A pesar de habernos inculcado con disciplina la mercantilización, no ha podido hacernos olvidar del todo los alimentos locales, con una producción distribuida y no industrial. Permanece nuestro deseo de comer comida de verdad, con sabor y de buena calidad. Es tan claro este deseo que el propio capitalismo se ha adaptado para tratar de sacar beneficio de la alimentación sana convirtiéndola en una línea más del supermercado, la de los productos bio o ecológicos.

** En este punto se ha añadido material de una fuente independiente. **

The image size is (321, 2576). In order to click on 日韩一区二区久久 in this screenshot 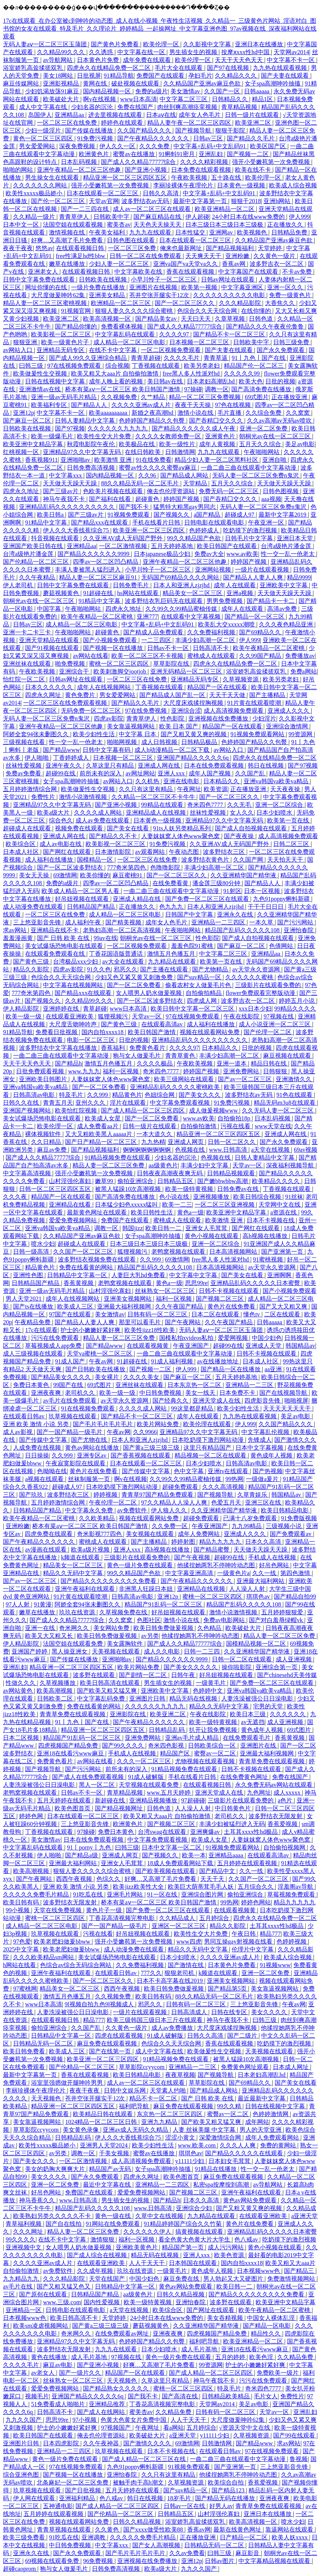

Esto no es más que un sucedaneo (a un alto precio) de lo que nos ofrecen otras formas producción y de relación social. Un ejemplo de ello son los grupos de consumo organizados para eliminar intermediarios entre productores y consumidores de producción, y que impulsan las prácticas agroecológicas. También es un ejemplo la subsistencia de cierta economía del don lejos de las ciudades, donde los vecinos se regalan patatas, pimientos u otros productos que sobran de la cosecha y que prefieren compartir antes de que se echen a perder.
Lejos de idealizar un pasado anterior al triunfo casi absoluto de la economía de mercado, el objetivo hoy es construir nuevas prácticas en torno al deseo de comer bien, local, sin productos tóxicos o aditivos insalubres y sin destruir el medio. La izquierda, especialmente los anarquistas, llevamos años proponiendo una alternativa basada en el consumo local, la soberanía alimentaria, la agroecología, las dietas vegetarianas o veganas, el consumo consciente… Principios y formas de consumo y producción que permiten no sólo una alimentación más saludable, sino sobre todo una relación más sana entre las personas, con el resto de seres vivos y con el medio en que vivimos. Impulsar los grupos de consumo, las huertas urbanas o incluso la vuelta a lo rural son sólo pequeños pasos a contracorriente, mientras la mayoría de la gente trabajadora aún compramos en el supermercado o en restaurantes de comida basura. También la lucha sindical, tanto por la mejora de las condiciones de trabajo como por la denuncia de prácticas industriales insalubres, permite ensanchar los estrechos márgenes de acción. Disputarle a la economía de mercado la hegemonía sobre nuestra alimentación, como sobre otros tantos otros derechos, va a requerir de audacia y multitud de estrategias conjuntas.